The Murdio difference:
- Custom Collibra development: We go beyond standard configurations. For example, in a project involving Snowflake integration, Murdio built a custom technical lineage that allowed the client to track data flow with a level of granularity that standard connectors missed. This custom work enabled them to measure exactly how much of their cloud data was properly mapped and governed.
- Dedicated implementation teams: You don’t always need a new tool; sometimes you just need the right people to drive it. For an Energy Giant, Murdio provided a Technical Product Owner who took charge of the backlog and roadmap. This expert leadership transformed their implementation from a stagnant project into a measurable success, ensuring that governance milestones were actually met and recorded.
Conclusion
Data governance metrics are the bridge between “doing data governance” and “getting value from data governance.” Without them, your program remains a theoretical exercise, vulnerable to budget cuts and skepticism. By tracking the right mix of adoption, quality, and risk KPIs – and evolving them as your maturity grows – you can provide the irrefutable evidence your stakeholders need to see.
Ready to move from guessing to measuring?
Struggling to visualize your data governance maturity in Collibra?
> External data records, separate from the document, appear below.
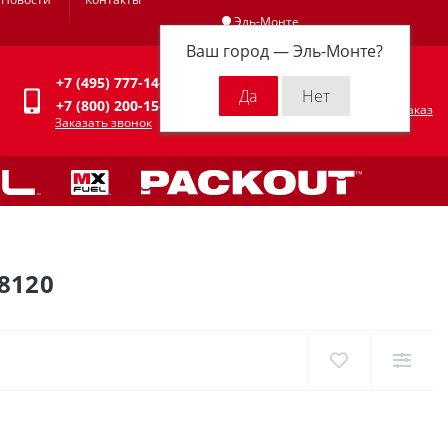
Эль-Монте
Ваш город —
Эль-Монте
?
Личный кабинет
+7 (495) 777-14-94
0
0 р.
+7 (800) 200-15-94
Оформить заказ
Заказать звонок
8120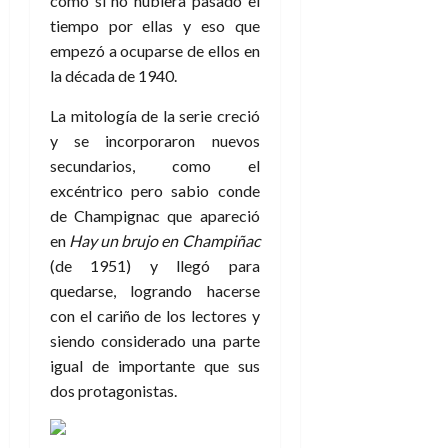
como si no hubiera pasado el
tiempo por ellas y eso que
empezó a ocuparse de ellos en
la década de 1940.
La mitología de la serie creció
y se incorporaron nuevos
secundarios, como el
excéntrico pero sabio conde
de Champignac que apareció
en
Hay un brujo en Champiñac
(de 1951) y llegó para
quedarse, logrando hacerse
con el cariño de los lectores y
siendo considerado una parte
igual de importante que sus
dos protagonistas.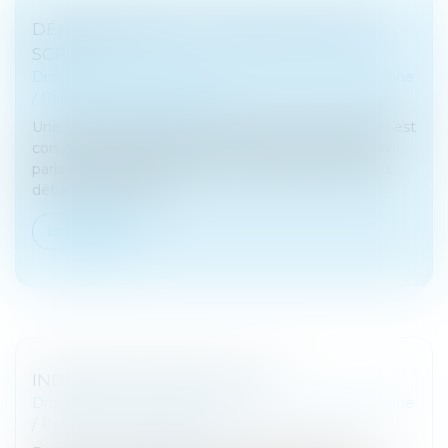
DÉMEMBREMENT VIAGER DE PARTS DE
SCPI
Droit de la famille, des personnes et de leur patrimoine
/
Patrimoine et succession
Une SCPI (Société Civile de Placement Immobilier) est
composée majoritairement d’actifs immobiliers. On
parle aussi de pierre papier. Le détenteur d’une part
détient une part co...
Lire la suite
INDEMNITÉ DE RÉDUCTION
Droit de la famille, des personnes et de leur patrimoine
/
Patrimoine et succession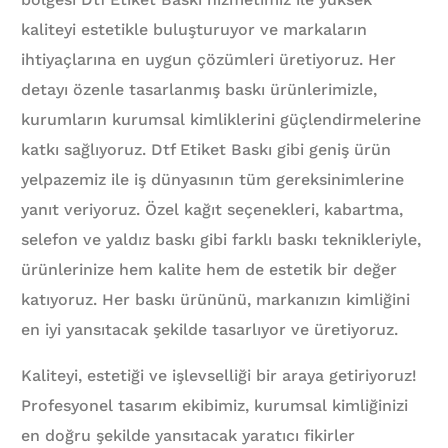
kaliteyi estetikle buluşturuyor ve markaların
ihtiyaçlarına en uygun çözümleri üretiyoruz. Her
detayı özenle tasarlanmış baskı ürünlerimizle,
kurumların kurumsal kimliklerini güçlendirmelerine
katkı sağlıyoruz. Dtf Etiket Baskı gibi geniş ürün
yelpazemiz ile iş dünyasının tüm gereksinimlerine
yanıt veriyoruz. Özel kağıt seçenekleri, kabartma,
selefon ve yaldız baskı gibi farklı baskı teknikleriyle,
ürünlerinize hem kalite hem de estetik bir değer
katıyoruz. Her baskı ürününü, markanızın kimliğini
en iyi yansıtacak şekilde tasarlıyor ve üretiyoruz.
Kaliteyi, estetiği ve işlevselliği bir araya getiriyoruz!
Profesyonel tasarım ekibimiz, kurumsal kimliğinizi
en doğru şekilde yansıtacak yaratıcı fikirler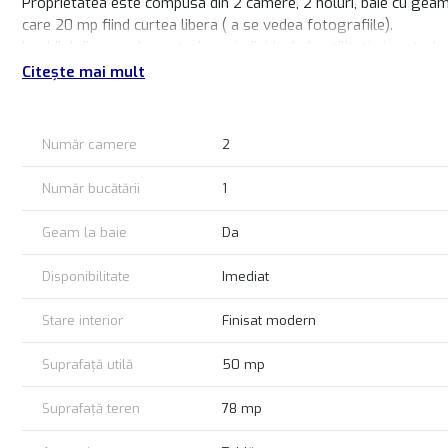
Proprietatea este compusa din 2 camere, 2 holuri, baie cu geam s
care 20 mp fiind curtea libera ( a se vedea fotografiile).
Imobilul dispune de contorizare individuala la utilitati si centrala
Citește mai mult
Se poate inchiria nemobilata sau se poate suplimenta cu o parte di
PRET CHIRIE LUNARA:
# 650 euro
Număr camere
2
# 1 luna avans + 1 luna garantie
Număr bucătării
1
COMISION CHIRIAS
# 50% din costul unei chirii lunare.
Geam la baie
Da
Disponibilitate
Imediat
Stare interior
Finisat modern
Suprafață utilă
50 mp
Suprafață teren
78 mp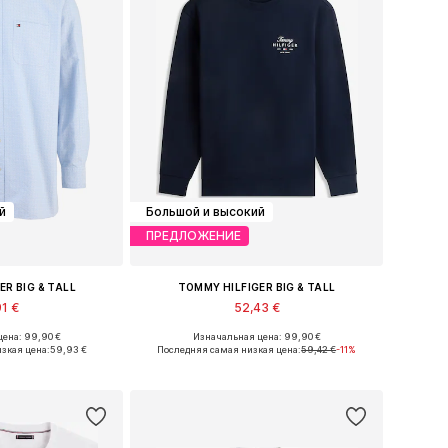
й
Большой и высокий
ПРЕДЛОЖЕНИЕ
ER BIG & TALL
TOMMY HILFIGER BIG & TALL
91 €
52,43 €
ена: 99,90 €
Изначальная цена: 99,90 €
XXL, XXXL, 4XL, 5XL
Доступные размеры: XXL, XXXL, 4XL, 5XL
зкая цена:
59,93 €
Последняя самая низкая цена:
59,42 €
-11%
в корзину
Добавить в корзину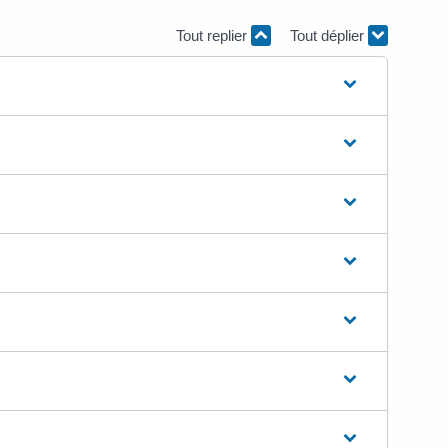
Tout replier
Tout déplier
Contact Murdio to hire a dedicated Collibra implementation team that ensures your data governance program is metrics-driven from day one. Let us help you turn your governance goals into measurable reality.
Frequently asked questions (FAQ)
Measuring success starts by aligning your metrics with your data governance strategies. You must track whether your data governance initiatives are actually driving behavior change. For instance, are people adopting new governance practices? A strong data governance framework should include metrics that monitor data governance activities to verify that your data governance policies are being followed. Without these measures, it is difficult to prove that your data governance practices are delivering the intended results.
To bolster data security, you should track security metrics that highlight vulnerabilities. Key indicators include the number of data breaches prevented, the coverage of data access controls, and adherence to data privacy standards. Monitoring data breaches – even near misses – allows you to strengthen your defenses. Additionally, compliance metrics are essential to prove compliance with data regulations like GDPR. These numbers confirm that you ensure data is protected and that your data management teams are mitigating risks effectively.
Data stewardship is the engine that drives data quality metrics. Stewards are responsible for maintaining accurate data and fixing issues identified through data quality profiling, automated rules and user feedback. By tracking data usage, stewards can prioritize their efforts on the assets people use most. This focus helps ensure that data remains reliable for decision-making. Ultimately, robust data management ensures that when business users consume data, they are working with trustworthy information, which is the core goal of all governance efforts.